What fruits are suitable for weight loss at night

During the weight loss period, it is suitable to eat low sugar and high fiber fruits at night, mainly including apples, kiwis, pomelos, blueberries, and strawberries.

1. Apples:

Apples are rich in pectin and dietary fiber, which can enhance satiety and slow down gastric emptying. Each 100 grams of apple contains about 52 calories and a glycemic index of only 36, making it suitable as an evening snack. Polyphenols in apple peels have antioxidant properties, and it is recommended to wash them before consuming them with the skin. Eating half a medium-sized apple at night is enough to meet your needs.

2. Kiwi:

Kiwi's protease helps with protein digestion, containing only 61 calories per 100 grams. Two small kiwi fruits can provide 230% of daily vitamin C requirements, and their low glycemic load characteristic GL value of 4 can stabilize nighttime blood sugar. It is recommended to consume it one hour after dinner to avoid stomach discomfort caused by fasting.

3. Pomelo:

Pomelo contains abundant naringin, which can inhibit the activity of fat synthase. Half a red heart grapefruit contains about 53 calories, with a moisture content of over 90%, which can not only replenish water but also alleviate nighttime hunger. Be careful not to consume with certain medications, and it is advisable to limit the intake to 200 grams or less. 4. Blueberries: Blueberries have the highest anthocyanin content among fruits, with only 57 calories per 100 grams. Research shows that its antioxidant components can improve metabolic syndrome, and 15-20 blueberries can provide sufficient nutrients. Frozen blueberries do not affect their nutritional value and are suitable for pairing with sugar free yogurt as a meal replacement.

5. Strawberries:

Strawberries have a dietary fiber ratio of 2% and a glycemic index of only 40. 8-10 medium-sized strawberries contain about 50 calories, and their natural sweetness can satisfy the craving for sweets. The tannic acid content can inhibit preadipocyte differentiation. It is recommended to choose fresh fruits instead of processed products.
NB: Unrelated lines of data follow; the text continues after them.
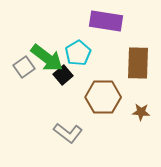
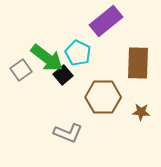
purple rectangle: rotated 48 degrees counterclockwise
cyan pentagon: rotated 15 degrees counterclockwise
gray square: moved 3 px left, 3 px down
gray L-shape: rotated 16 degrees counterclockwise
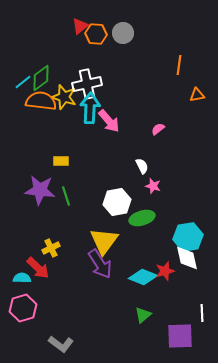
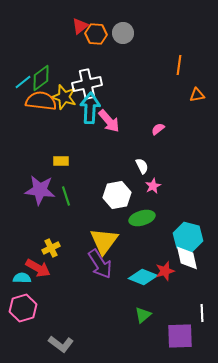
pink star: rotated 28 degrees clockwise
white hexagon: moved 7 px up
cyan hexagon: rotated 24 degrees clockwise
red arrow: rotated 15 degrees counterclockwise
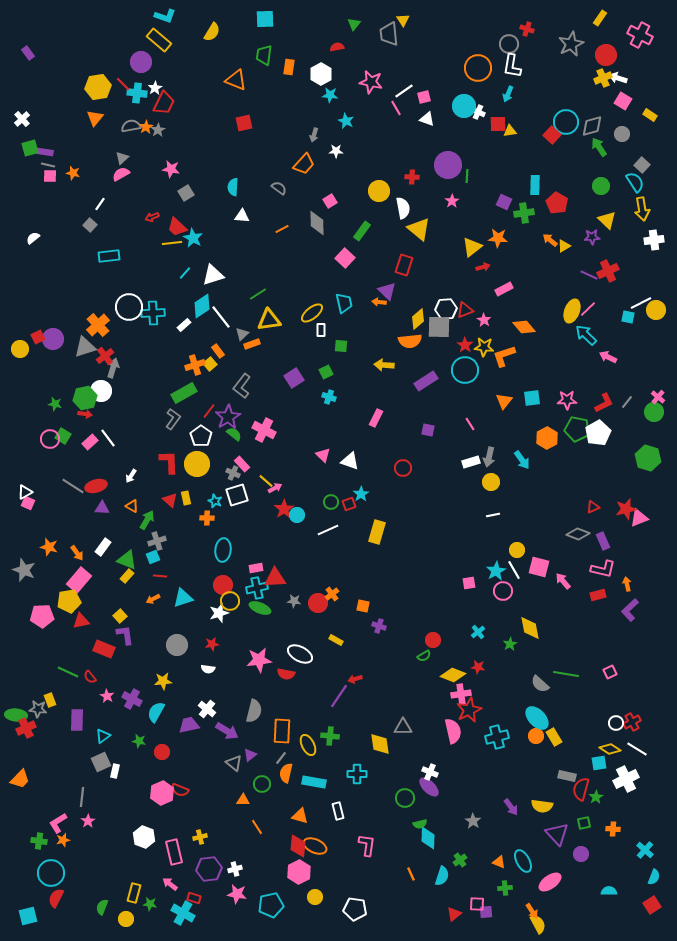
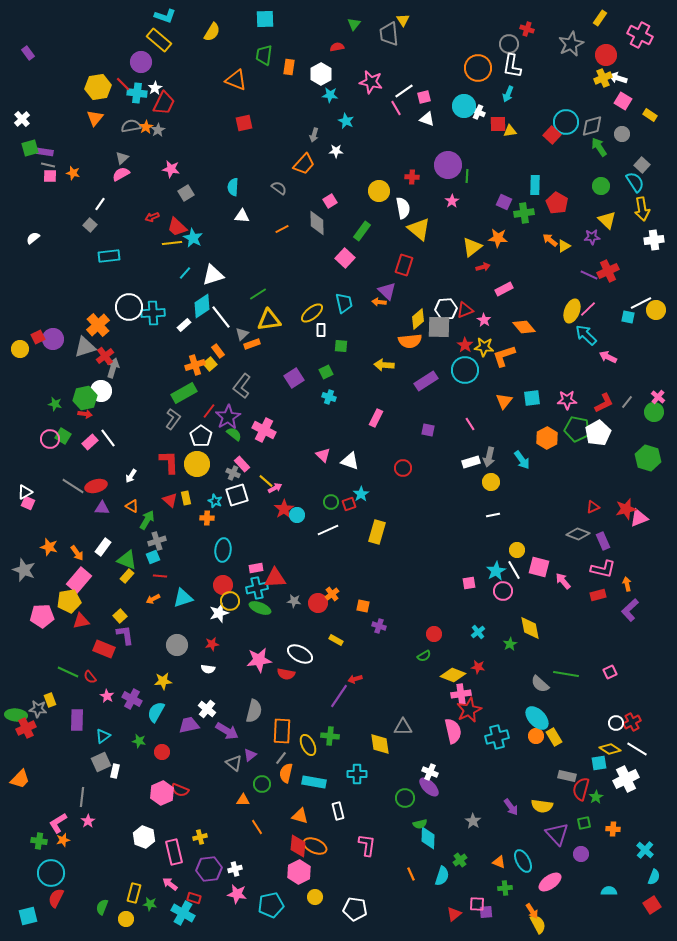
red circle at (433, 640): moved 1 px right, 6 px up
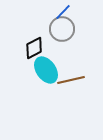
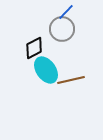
blue line: moved 3 px right
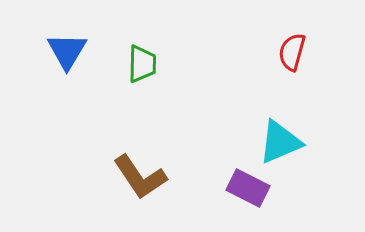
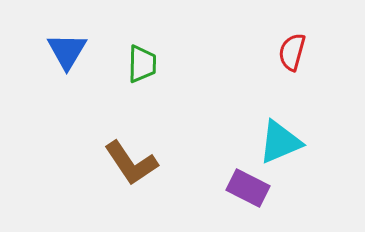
brown L-shape: moved 9 px left, 14 px up
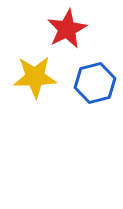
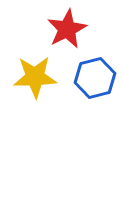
blue hexagon: moved 5 px up
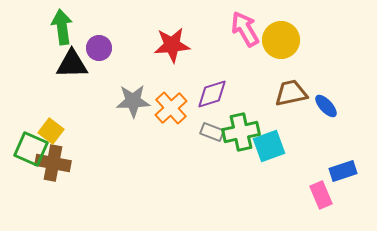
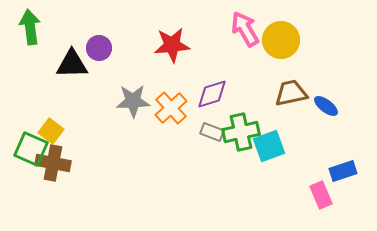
green arrow: moved 32 px left
blue ellipse: rotated 10 degrees counterclockwise
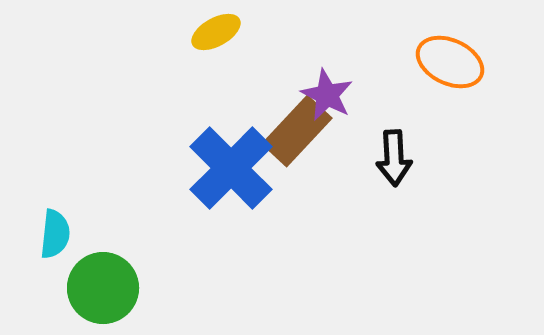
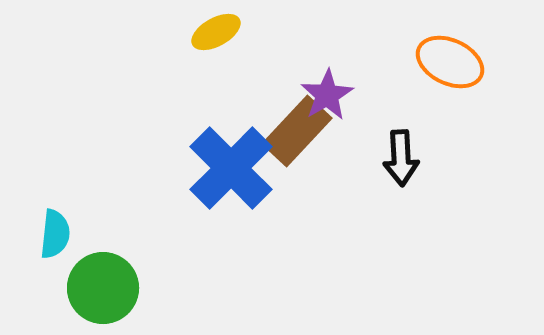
purple star: rotated 14 degrees clockwise
black arrow: moved 7 px right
It is recommended to complete the intake of fruits in the evening three hours before bedtime, and the single consumption amount should be controlled within 200 grams. Pairing with 10 grams of nuts can balance blood sugar fluctuations and avoid consuming high sugar fruits such as lychee and longan alone. People with blood sugar problems should monitor their postprandial blood sugar, and those with weaker gastrointestinal function can steam and consume fruits. Long term adherence to scientific selection of evening fruits, combined with daily calorie intake, can achieve sustained and healthy weight loss effects.